1. Project Initialization

Set up the governance and agent kits for your project.

specforce init

2. The Console (TUI)

Launch the command center to monitor project health, spec progress, and agent implementations in real-time.

specforce console

🛠️ Supported AI Agents & Tools

Specforce Kit is designed to be tool-agnostic but comes with pre-built kits and native slash command support for the most popular AI coding assistants:

  • Gemini CLI (Google)
  • Claude Code (Anthropic)
  • Qwen (Alibaba)
  • Kimi Code (Moonshot AI)
  • OpenCode
  • KiloCode
  • Codex
  • Antigravity

Don't see your favorite tool? We welcome PRs to add new kits!


🚀 Getting Started

Installation

Using NPM (Recommended)

npm i -g @jeancodogno/specforce-kit

From Source (Requires Go 1.26+ & Make)

git clone https://github.com/jeancodogno/specforce-kit.git
cd specforce-kit
make build
make install

📚 Documentation

For a deeper dive into Specforce Kit, check out our official documentation:

  • Getting Started & Workflow: Environment setup, first steps, and the recommended Spec-Driven Development lifecycle.
  • Git Worktree Support: Guide to cross-branch specification discovery, unified console, and read-only constraints.
  • Artifacts: Details about the generated files (Constitution, Requirements, Design, Tasks).
  • Configuration: Guide to customize hooks and instructions.
  • CLI Reference: Terminal and slash command usage.
  • Supported Tools: List of natively supported AI agents and coding assistants.

🔍 Troubleshooting

"command not found: specforce"

If you encounter this error after installation, it usually means your npm global bin directory is not in your system's PATH.

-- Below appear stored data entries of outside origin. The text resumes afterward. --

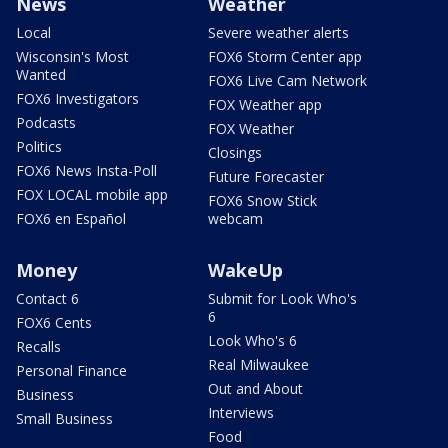
News
Weather
Local
Severe weather alerts
Wisconsin's Most
FOX6 Storm Center app
Wanted
FOX6 Live Cam Network
FOX6 Investigators
FOX Weather app
Podcasts
FOX Weather
Politics
Closings
FOX6 News Insta-Poll
Future Forecaster
FOX LOCAL mobile app
FOX6 Snow Stick
FOX6 en Español
webcam
Money
WakeUp
Contact 6
Submit for Look Who's
6
FOX6 Cents
Look Who's 6
Recalls
Real Milwaukee
Personal Finance
Out and About
Business
Interviews
Small Business
Food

Fix for macOS/Linux: Add the following line to your shell profile (e.g., ~/.zshrc or ~/.bashrc):

export PATH="$(npm config get prefix)/bin:$PATH"

Fix for Windows: Ensure that %AppData%\npm is in your environment variables.

For more detailed troubleshooting, see Getting Started: Troubleshooting.


🤝 Contributing

We welcome contributions! See our CONTRIBUTING.md to learn how to add support for new AI agents or improve existing kits.


📜 License

Specforce Kit is released under the MIT License. See LICENSE for details.